# U.S. Royal Master NOS black wall Chain Tread Balloon tire set 26 x 2.125 on Ebay



## Balloonatic (Jan 8, 2014)

I'm selling a set of two matching U.S. Royal Master Chain Tread tires on ebay that are NOS and never mounted to rims. They even still have the rubber whiskers! Pliable and in mint shape these would make any bike look MUCH better. With whitewall sets selling for $300-500 these are still a bargain at just over $200 and NO RESERVE! Here is the link:

http://www.ebay.com/itm/261366628440?ssPageName=STRK:MEWAX:IT&_trksid=p3984.m1438.l2649

If the link doesn't work, the auction number is: 261366628440

They are bona-fide original tires and are NOT repros... they clearly say "MADE IN USA" on them! With two more days to go you still have a chance to snag this scarce set of tires... when was the last time you saw a set of NOS PREWAR balloon chain tread tires for sale?? I have owned them for 35 years and they have been stored indoors their entire lives.

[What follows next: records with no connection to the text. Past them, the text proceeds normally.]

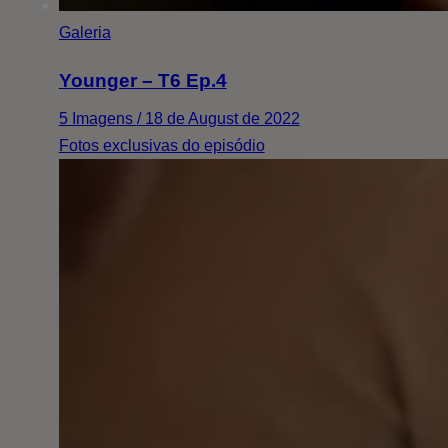
Galeria
Younger – T6 Ep.4
5 Imagens / 18 de August de 2022
Fotos exclusivas do episódio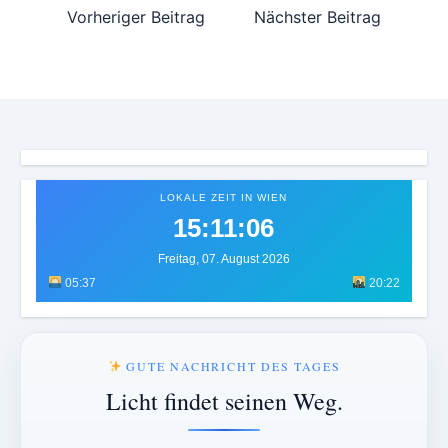
Vorheriger Beitrag
Nächster Beitrag
LOKALE ZEIT IN WIEN
15:11:10
Freitag, 07. August 2026
05:37
20:22
GUTE NACHRICHT DES TAGES
Licht findet seinen Weg.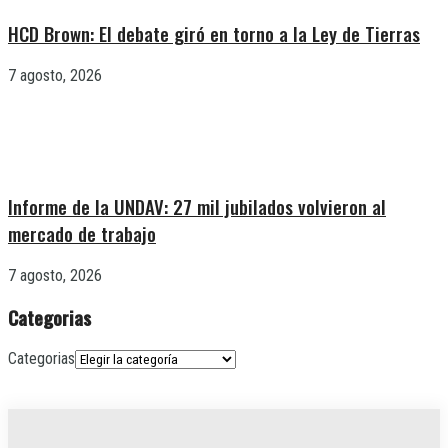
HCD Brown: El debate giró en torno a la Ley de Tierras
7 agosto, 2026
Informe de la UNDAV: 27 mil jubilados volvieron al
mercado de trabajo
7 agosto, 2026
Categorias
Categorias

Make that original or restored bike sing with these killer tires!

Thanks!

Balloonatic


----------



## 37fleetwood (Jan 8, 2014)

better look again, those are Uniroyals from the 1960's

http://en.wikipedia.org/wiki/United_States_Rubber_Company#Uniroyal
*Uniroyal*


In 1961, the company became Uniroyal Inc.[2] The Uniroyal name was applied to all its operating components and products by 1967 creating a unified brand.[3]


----------



## cyclingday (Jan 10, 2014)

$532.77 for a set of mid 60s Uniroyal blackwalls?
 Ok, I know they were in mint condition, but what am I missing here?


----------



## Hubs-n-Spokes (Jan 11, 2014)

Well someone had way too much money and no common sense. I wonder if they knew they were getting 60s tires and not 40s tires?


----------



## ohdeebee (Jan 11, 2014)

*!!!*

If those are worth $500+, what are these worth? Date matched with OEM tubes. Oh, and these aren't from the 60s either. 






Inspection tags still intact


----------



## Obi-Wan Schwinnobi (Jan 11, 2014)

.........................


----------



## Obi-Wan Schwinnobi (Jan 11, 2014)

37fleetwood said:


> better look again, those are Uniroyals from the 1960's
> 
> http://en.wikipedia.org/wiki/United_States_Rubber_Company#Uniroyal
> *Uniroyal*
> ...




So you're ridding a 38 autocycle deluxe now?


----------



## Oldnut (Jan 12, 2014)

*Chain tires*

Went for 522 bucks might be a record. Must be a going on super bike.


----------



## 37fleetwood (Jan 12, 2014)

Obi-Wan Schwinnobi said:


> So you're ridding a 38 autocycle deluxe now?




apparently. every so often Scott does stuff to keep me humbled.


----------